When I think of my childhood and playing with my toys, it’s always my G.I. Joes.
I used to go outside and play in front of my apartment building with the figures in the dirt and bushes. They’d have elaborate adventures, battling Cobra while climbing through the branches and hiding behind leaves.
But as the 1980s came to an end and the 1990s began, my interest in the Joes waned. Not in the figures that I had, mind you. Or the animated series I watched religiously, the Find Your Fate books I loved to read or the comic books I still have. It was in the new figures and shows being produced. It was during this time that the figures started to get… silly.
Glimpses of this began in 1989, but really took hold in the years after.
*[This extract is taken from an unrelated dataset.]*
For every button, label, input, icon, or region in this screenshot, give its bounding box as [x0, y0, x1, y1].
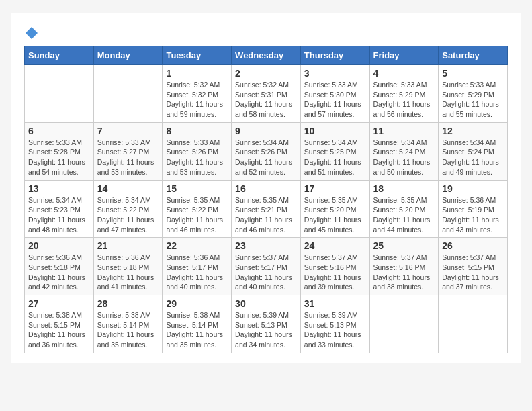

Snake-Eyes went blue. Cobra Commander got some strange orange face mask. The B.A.T. got lime green highlights. These ridiculous designs continued well throughout the 1990s, along with some oddball character names such as Long Arm, Muskrat and Headman.
The decade also gave us two new animated series.
There was G.I. Joe: A Real American Hero – Series 2. The animation was pretty standard for the time, highlighting the ridiculous colors of the classic characters, while at the same time turning them all into bloated super humans.
By the time Sigma Six debuted, the time had pass for me (although if I get a chance I may revisit it now).
The second half of the 1990s saw years where new figures weren’t even released. No wonder. They’d turned the action figures into goofy cartoon versions of themselves.
In the 2000s the figures went retro, revisiting the classic designs of characters and giving them more realistic color schemes. They also featured more detailed sculpting and muscular physiques. In the latter half of the decade, the figures also got new torsos.
Not that I paid any attention. As I mentioned in my first post here, I had virtually forgotten my G.I. Joe obsession at this point. It wouldn’t be reawakened until the films and the last animated series, G.I. Joe: Renegades. And I’ve enjoyed them, for the most part.
But no matter where G.I. Joe goes in the future, my affection for the characters and the series will always be entrenched in the 1980s.